Photo: Raphael Giesbrecht, Unsplash.

This summer, I had the good fortune of visiting two Anabaptist groups that practice community of goods — the Fox Hill Bruderhof just outside of Walden, N.Y., and the Silverwinds Hutterite colony close to Sperling, Man. 

The two communities have much in common. Both are situated in beautiful country settings, with a score of modern-looking, well-furnished duplex homes surrounded by manicured flower gardens and connected by sidewalks populated with children riding scooters and bicycles. A large cafeteria serves communal meals. Administrative offices and factories at the edge of the communities hum with activity. On weekends, community members spend time in the garden, visiting relatives or, somewhat to my surprise, whacking golf balls on the Manitoba prairie. 

Though no one would pretend community life is easy, in both settings I found earnest Christians whose commitment to a life of shared community seemed genuine and mostly joyful. 

Yet for all that the Bruderhof and Hutterites have in common, a tempestuous past has strained relationships, even to the breaking point. 
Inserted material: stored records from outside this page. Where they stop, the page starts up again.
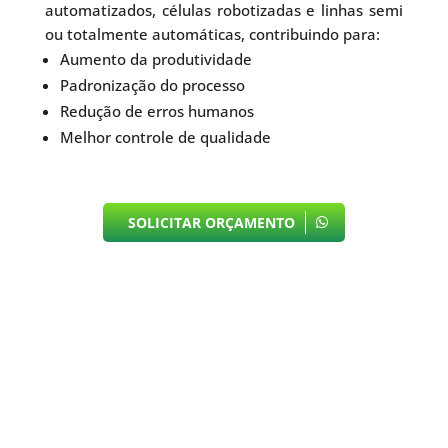
automatizados, células robotizadas e linhas semi
ou totalmente automáticas, contribuindo para:
Aumento da produtividade
Padronização do processo
Redução de erros humanos
Melhor controle de qualidade
SOLICITAR ORÇAMENTO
Hutterite origins go back to the late 1520s, when a group of Anabaptists in Moravia pooled their belongings after being expelled from the city of Nikolsburg. Jacob Hutter helped bring theological and organizational order, and the group flourished during the late 16th century as local princes embraced Hutterite colonies for their medical expertise and artisanal craft production. Though the Hutterites were nearly destroyed by the Thirty Years War, an influx of Lutherans helped to restore the principle of community of goods. In the 1870s, after a brief sojourn in South Russia, the Hutterites migrated to the U.S. western states and Canadian provinces. Today, nearly 500 Hutterite colonies, organized into four groups, are scattered across Manitoba, Alberta and Saskatchewan, with a handful in the Dakotas. 
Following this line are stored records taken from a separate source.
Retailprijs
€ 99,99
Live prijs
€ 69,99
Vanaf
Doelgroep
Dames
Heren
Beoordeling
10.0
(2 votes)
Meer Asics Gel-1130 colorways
When the Bruderhof emerged in Germany in the 1920s as a Christian community under the visionary leadership of Eberhard and Emmy Arnold, its founders were deeply inspired by the Hutterite story. 
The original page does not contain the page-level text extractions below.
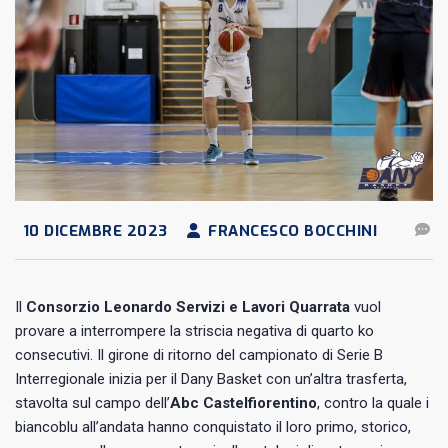
10 DICEMBRE 2023
FRANCESCO BOCCHINI
Il
Consorzio Leonardo Servizi e Lavori Quarrata
vuol
provare a interrompere la striscia negativa di quarto ko
consecutivi. Il girone di ritorno del campionato di Serie B
Interregionale inizia per il Dany Basket con un’altra trasferta,
stavolta sul campo dell’
Abc Castelfiorentino
, contro la quale i
biancoblu all’andata hanno conquistato il loro primo, storico,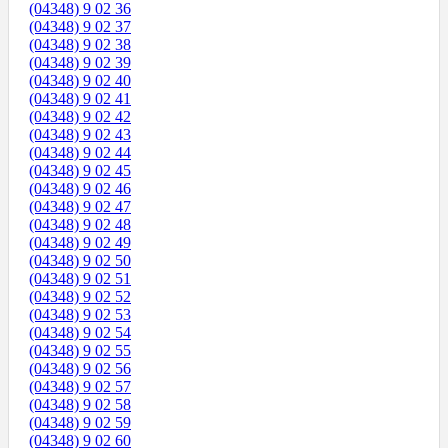
(04348) 9 02 36
(04348) 9 02 37
(04348) 9 02 38
(04348) 9 02 39
(04348) 9 02 40
(04348) 9 02 41
(04348) 9 02 42
(04348) 9 02 43
(04348) 9 02 44
(04348) 9 02 45
(04348) 9 02 46
(04348) 9 02 47
(04348) 9 02 48
(04348) 9 02 49
(04348) 9 02 50
(04348) 9 02 51
(04348) 9 02 52
(04348) 9 02 53
(04348) 9 02 54
(04348) 9 02 55
(04348) 9 02 56
(04348) 9 02 57
(04348) 9 02 58
(04348) 9 02 59
(04348) 9 02 60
After a visit to North America in 1930, Arnold merged his group with the Hutterites, marking the beginning of a complicated, often painful, relationship. Part of the pain resulted from the disruption to Bruderhof life occasioned by the rise of National Socialism in Germany and their forced relocation, first to England and then to Paraguay, where they struggled for survival alongside Mennonite groups also seeking refuge there. 

In 1950, Hutterite visitors to the Bruderhof colony in Paraguay encountered a group preoccupied with internal dissension and defensive of a host of religious and cultural practices alien to the Hutterite experience. By the mid-1950s, as the Bruderhof sought to reestablish their communities in the United States and began to promote greater interaction with progressive Hutterite colonies, relations between the two groups broke down altogether. The formal break occurred in 1955.

But the vision of reconciliation refused to die. Throughout the 1960s, Eberhard Arnold’s son, Heini, who had regained leadership of the Bruderhof, sought to restore relationships by offering formal apologies. In 1974, somewhat to Arnold’s surprise, the Hutterites once again accepted the Bruderhof as full members. 

Heini was succeeded by his son, Christoph — solidifying the leadership of the Arnold family within the Bruderhof — and Christoph soon found an ally in Jakob Kleinsasser, elder of the Schmiedeleut, the most progressive Hutterite group. Kleinsasser and Arnold embarked on a series of shared economic ventures and educational initiatives. They encouraged intermarriage between the groups and established joint mission communities in Germany and Nigeria. Though never stated explicitly, the two leaders pursued a strategy of “creative disruption” that they hoped could forge a new shared culture.  

Once again, however, efforts to join the two traditions collapsed. The more conservative Hutterite groups resented the authoritarian leadership style they observed among the Bruderhof. They found the Bruderhof embrace of the arts, higher education, dancing and political activism at odds with their long-established patterns of community life. In 1990 the Dariusleut and Lehrerleut broke with the Bruderhof; and in 1992 the Schmiedeleut voted to replace Kleinsasser as elder. When he refused to leave, the Schmiedeleut divided. But by 1995 even the more progressive of the Schmiedeleut groups broke relations with the Bruderhof. 

After one of my presentations in Manitoba, a Schmiedeleut minister posed a haunting question. He was familiar with Anabaptist divisions, but did I know of any successful mergers? Why, he asked, was it so hard to bring groups together? How would you respond?  

John D. Roth

John D. Roth is project director of MennoMedia’s Anabaptism at 500.